Sebelum berbicara tentang bagaimana mengotimalisasi peran zakat bagi ummat, disini akan dijelaskan lebih lanjut peran zakat bagi kehidupan bermasyarakat diantaranya :

1.Zakat sebagai alat distribusi pendapatan

Zakat merupakan kewajiban bagi setiap individu untuk mendistribusikan kelebihan kekayaan yang dimilikinya kepada orang lain yang lebih membutuhkan. Mekanisme distribusi pendapatan dalam Islam dilekatkan kepada kewajiban orang kaya (muzakki) dengan insentif yang sangat besar, baik di dunia maupun di akhirat. Allah menjamin bahwa dengan membayar zakat (sedekah) tidak akan membuat orang miskin, bahkan hartanya di sisi Allah akan di lipat gandakan (QS 2: 276). Kepahaman masyarakat terhadap ajaran Islam akan mendorong pada mekanisme pembayaran zakat ini meskipun peran pemerintah sangatlah kecil. (Suseno, 2009)

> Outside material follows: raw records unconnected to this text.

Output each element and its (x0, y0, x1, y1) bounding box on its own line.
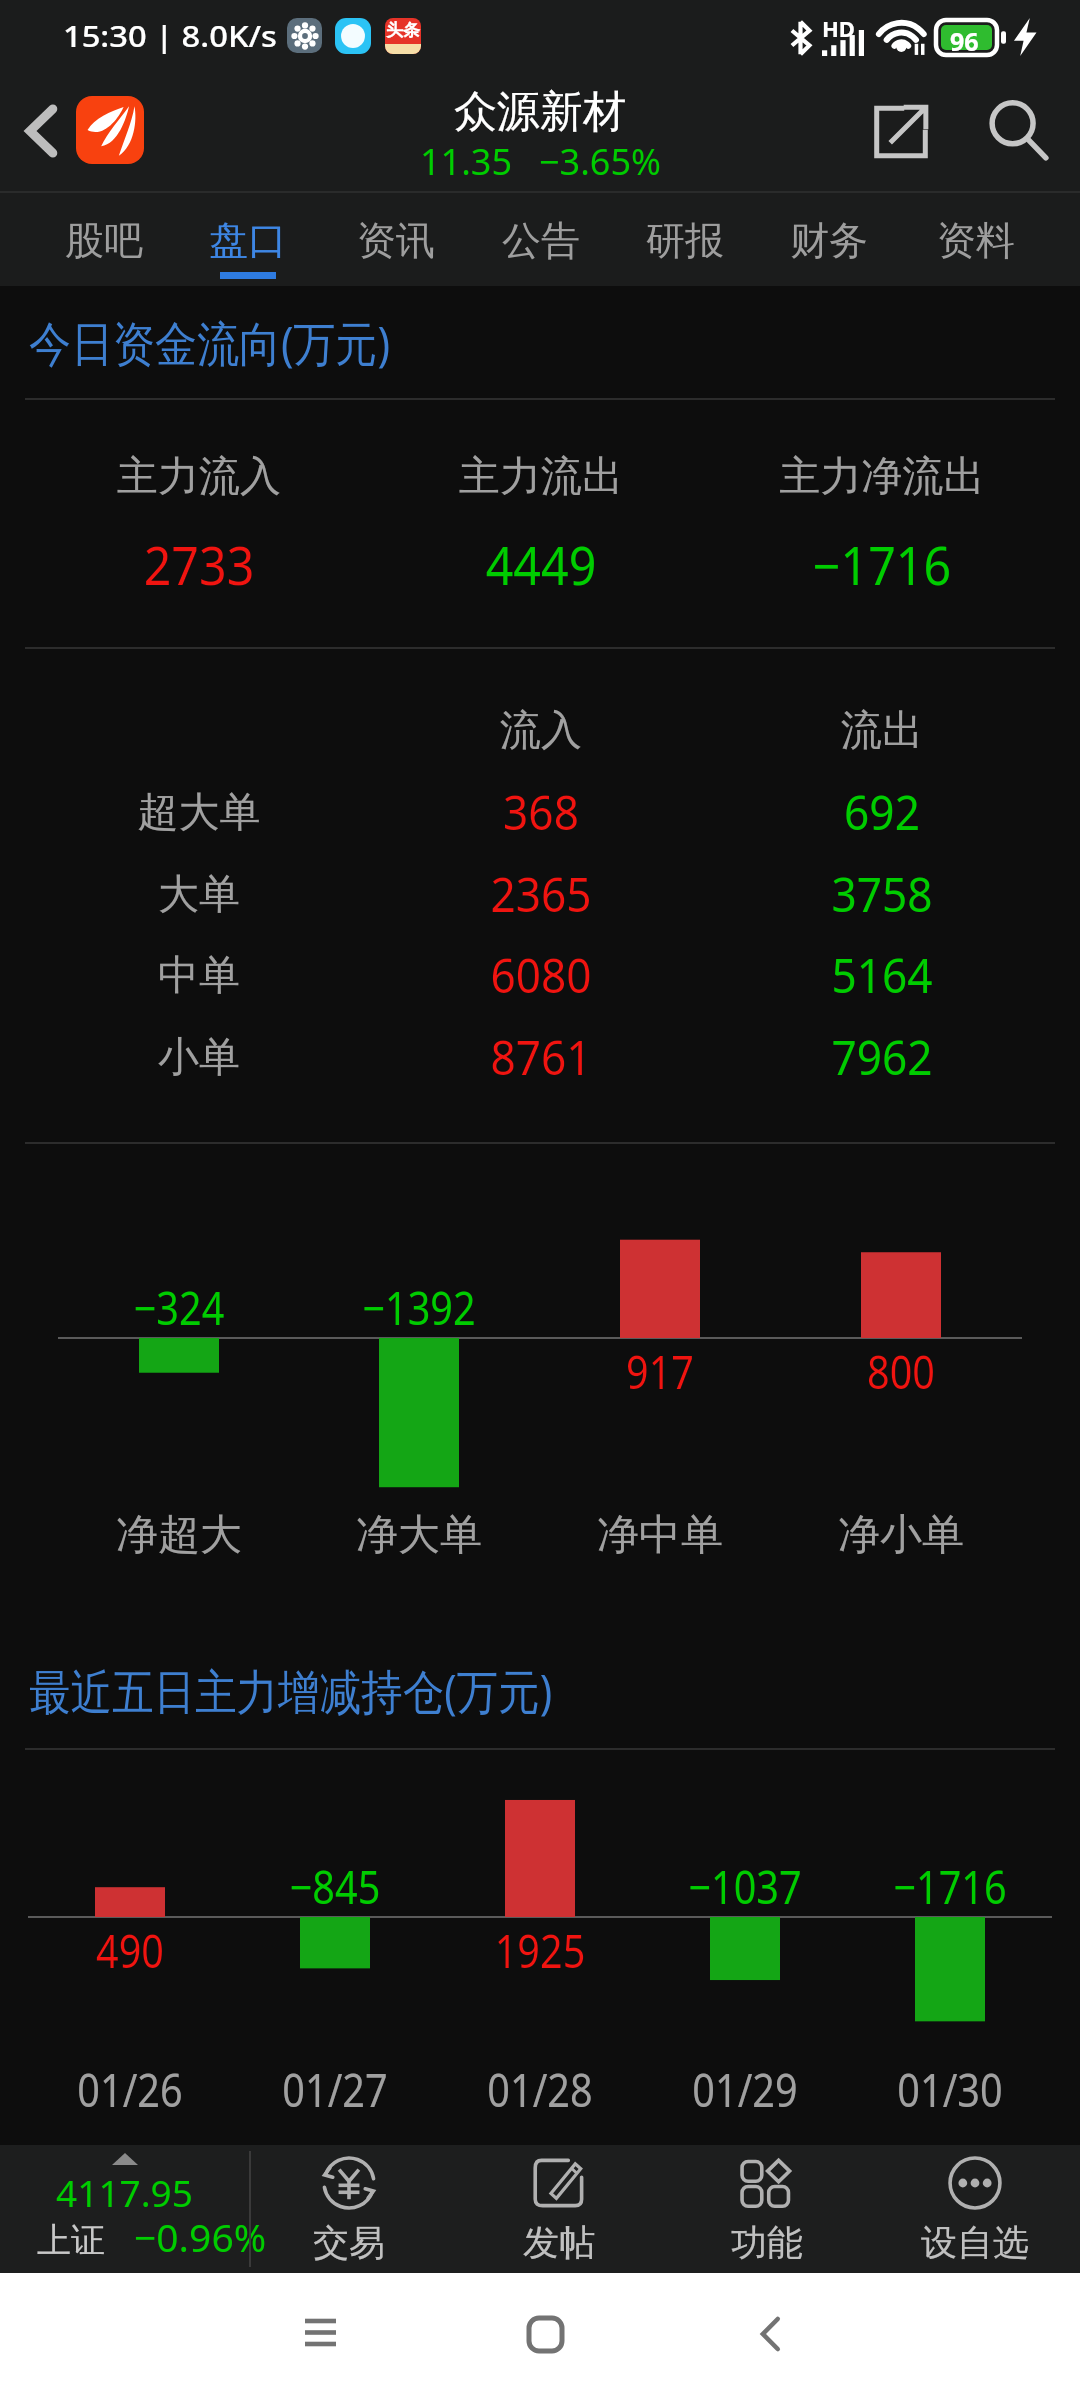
staticText: 最近五日主力增减持仓(万元) (29, 1658, 552, 1724)
staticText: 01/27 (115, 2059, 555, 2120)
button[interactable]: 研报 (625, 195, 745, 286)
staticText: 01/28 (320, 2059, 760, 2120)
staticText: −324 (0, 1276, 394, 1339)
staticText: 发帖 (459, 2220, 659, 2265)
staticText: 917 (445, 1340, 875, 1403)
staticText: 大单 (0, 869, 449, 921)
button[interactable]: 设自选 (875, 2145, 1075, 2273)
staticText: 01/29 (525, 2059, 965, 2120)
staticText: 2733 (0, 529, 432, 600)
staticText: 7962 (652, 1024, 1080, 1089)
staticText: 小单 (0, 1032, 449, 1084)
button[interactable]: Back (8, 97, 76, 165)
staticText: 净小单 (651, 1509, 1080, 1562)
button[interactable]: 发帖 (459, 2145, 659, 2273)
staticText: 众源新材 (290, 85, 790, 139)
staticText: 流出 (632, 705, 1080, 757)
staticText: 368 (311, 779, 771, 844)
button[interactable]: Eastmoney home (76, 96, 144, 164)
staticText: 490 (0, 1919, 345, 1982)
staticText: 01/30 (730, 2059, 1080, 2120)
button[interactable]: 公告 (481, 195, 601, 286)
staticText: 净超大 (0, 1509, 429, 1562)
staticText: 01/26 (0, 2059, 350, 2120)
staticText: 692 (652, 779, 1080, 844)
staticText: −0.96% (134, 2210, 267, 2263)
staticText: 11.35 (420, 137, 513, 186)
button[interactable]: Share (862, 93, 940, 171)
staticText: 财务 (769, 216, 889, 265)
staticText: 8761 (311, 1024, 771, 1089)
staticText: −1716 (735, 1855, 1080, 1918)
staticText: 6080 (311, 942, 771, 1007)
button[interactable]: 资料 (916, 195, 1036, 286)
staticText: 主力流出 (291, 451, 791, 503)
staticText: 流入 (291, 705, 791, 757)
staticText: 头条 (386, 20, 420, 41)
staticText: 800 (686, 1340, 1080, 1403)
staticText: 3758 (652, 861, 1080, 926)
staticText: −1392 (204, 1276, 634, 1339)
staticText: 研报 (625, 216, 745, 265)
button[interactable]: Back (730, 2294, 810, 2374)
button[interactable]: 股吧 (44, 195, 164, 286)
staticText: 15:30 | 8.0K/s (63, 16, 278, 55)
button[interactable]: 资讯 (336, 195, 456, 286)
button[interactable]: Home (505, 2294, 585, 2374)
button[interactable]: Recent apps (280, 2292, 360, 2372)
staticText: 5164 (652, 942, 1080, 1007)
staticText: 1925 (325, 1919, 755, 1982)
staticText: −1037 (530, 1855, 960, 1918)
staticText: 股吧 (44, 216, 164, 265)
staticText: 超大单 (0, 787, 449, 839)
staticText: −1716 (650, 529, 1080, 600)
staticText: 盘口 (188, 216, 308, 265)
staticText: 设自选 (875, 2220, 1075, 2265)
staticText: 4449 (308, 529, 774, 600)
staticText: 资料 (916, 216, 1036, 265)
staticText: 4117.95 (0, 2167, 249, 2217)
staticText: 今日资金流向(万元) (29, 310, 390, 376)
button[interactable]: 盘口 (188, 195, 308, 286)
staticText: 功能 (667, 2220, 867, 2265)
staticText: 2365 (311, 861, 771, 926)
button[interactable]: 交易 (249, 2145, 449, 2273)
staticText: −3.65% (539, 137, 661, 186)
staticText: 净大单 (169, 1509, 669, 1562)
staticText: 上证 (37, 2219, 105, 2262)
staticText: 主力流入 (0, 451, 449, 503)
staticText: 主力净流出 (632, 451, 1080, 503)
staticText: 96 (950, 24, 979, 58)
button[interactable]: Search (976, 88, 1062, 174)
staticText: 净中单 (410, 1509, 910, 1562)
staticText: HD (822, 13, 855, 43)
button[interactable]: Shanghai Composite index (0, 2145, 249, 2273)
staticText: 交易 (249, 2220, 449, 2265)
staticText: 公告 (481, 216, 601, 265)
staticText: −845 (120, 1855, 550, 1918)
button[interactable]: 功能 (667, 2145, 867, 2273)
button[interactable]: 财务 (769, 195, 889, 286)
staticText: 资讯 (336, 216, 456, 265)
staticText: 中单 (0, 950, 449, 1002)
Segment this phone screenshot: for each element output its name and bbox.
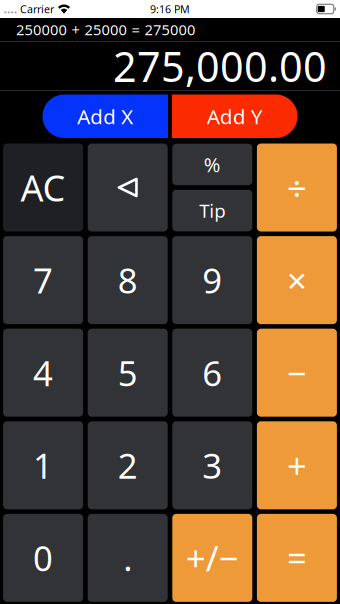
staticText: 275,000.00 bbox=[113, 39, 327, 94]
button[interactable]: Add Y bbox=[172, 94, 298, 138]
button[interactable]: Backspace bbox=[88, 144, 168, 232]
staticText: = bbox=[287, 535, 307, 581]
staticText: 8 bbox=[118, 257, 138, 303]
button[interactable]: . bbox=[88, 514, 168, 602]
staticText: 3 bbox=[202, 442, 222, 488]
staticText: 1 bbox=[33, 442, 53, 488]
staticText: +/− bbox=[186, 535, 239, 581]
staticText: Tip bbox=[199, 198, 225, 223]
staticText: Carrier bbox=[20, 2, 54, 16]
staticText: % bbox=[204, 151, 221, 178]
button[interactable]: × bbox=[257, 236, 337, 324]
button[interactable]: 9 bbox=[172, 236, 252, 324]
button[interactable]: Tip bbox=[172, 190, 252, 231]
button[interactable]: = bbox=[257, 514, 337, 602]
staticText: Add X bbox=[77, 102, 133, 130]
staticText: 6 bbox=[202, 350, 222, 396]
button[interactable]: + bbox=[257, 421, 337, 509]
staticText: Add Y bbox=[207, 102, 263, 130]
staticText: . bbox=[123, 535, 132, 581]
button[interactable]: 1 bbox=[3, 421, 83, 509]
staticText: 250000 + 25000 = 275000 bbox=[16, 20, 195, 39]
staticText: 2 bbox=[118, 442, 138, 488]
staticText: 4 bbox=[33, 350, 53, 396]
button[interactable]: % bbox=[172, 144, 252, 185]
button[interactable]: 7 bbox=[3, 236, 83, 324]
staticText: 9:16 PM bbox=[150, 2, 190, 16]
button[interactable]: +/− bbox=[172, 514, 252, 602]
button[interactable]: 4 bbox=[3, 329, 83, 417]
button[interactable]: 0 bbox=[3, 514, 83, 602]
button[interactable]: 2 bbox=[88, 421, 168, 509]
staticText: AC bbox=[21, 164, 66, 211]
staticText: 0 bbox=[33, 535, 53, 581]
button[interactable]: 6 bbox=[172, 329, 252, 417]
button[interactable]: 5 bbox=[88, 329, 168, 417]
staticText: ÷ bbox=[287, 164, 307, 210]
staticText: + bbox=[287, 442, 307, 488]
button[interactable]: Add X bbox=[42, 94, 168, 138]
button[interactable]: AC bbox=[3, 144, 83, 232]
button[interactable]: 3 bbox=[172, 421, 252, 509]
staticText: 9 bbox=[202, 257, 222, 303]
button[interactable]: − bbox=[257, 329, 337, 417]
staticText: 7 bbox=[33, 257, 53, 303]
staticText: − bbox=[287, 350, 307, 396]
button[interactable]: ÷ bbox=[257, 144, 337, 232]
button[interactable]: 8 bbox=[88, 236, 168, 324]
staticText: 5 bbox=[118, 350, 138, 396]
staticText: × bbox=[287, 257, 307, 303]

Oleh karena itu, dengan adanya sistem ekonomi islam ini tidak akan ada yang namanya ‘yang kaya makin kaya dan yang miskin makin miskin’. Zakat akan membuat seorang yang kaya makin kaya dan yang miskin berubah menjadi kaya. Begitulah pemahaman yang seharusnya dipahami oleh setiap muslim.

Kehadiran Organisasi Pengelola Zakat (OPZ) baik di pusat maupun di daerah telah menjadi salah satu pendorong terciptanya distribusi pendapatan yang merata antara muzakki dan mustahik. Adanya OPZ ini juga mendorong perubahan paradigma penyaluran zakat yang semula terbatas pada pemenuhan kebutuhan hidup yang cenderung konsumtif, bergeser sebagian menjadi pemberdayaan ekonomi yang sifatnya produktif. (Laela dan Baga, 2011)

Kajian yang dilakukan oleh Laela dan Baga (2009) terhadap responden masyarakat miskin yang telah mengikuti program pemberdayaan ekonomi (PE) selama enam bulan dan mengalami peningkatan pendapatan perbulannya. Dari 5.594 orang populasi peserta PE, diambil 385 sampel secara purposive (sengaja), dan sebanyak 255 sampel dijumpai meningkat pendapatannya, yang kemudian dijadikan sebagai responden kajian PE. Kesimpulan dari kajian penelitian PE ini didapatkan bahwa adanya zakat dapat menjadi salah satu alat distribusi pendapatan, selain itu karena pendapatan para responden juga meningkat, zakat disini juga berfungsi untuk meningkatkan kesejahteraan ummat.


2.Zakat sebagai upaya pengentas kemiskinan

Banyaknya lembaga yang menaungi zakat menjadi salah satu bukti bahwa potensi zakat sangatlah besar. Mengutip penelitian PIRAC pada 2007, potensi zakat di Indonesia mencapai Rp9,1 triliun. Kalkulasi Forum Zakat (FOZ) dua tahun sebelumnya malah mencapai Rp17,5 triliun. Perkiraan tertinggi datang dari kajian Universitas Islam Negeri (UIN) Jakarta pada 2004, yakni mencapai Rp19,3 triliun. (Riyadi, 2009). Potensi zakat di tingkat nasional mencapai Rp 217 triliun per tahun. Angka tersebut jauh di atas nilai riil zakat yang berhasil dihimpun yaitu sekitar Rp 1,5 triliun. (Nashrullah, 2011).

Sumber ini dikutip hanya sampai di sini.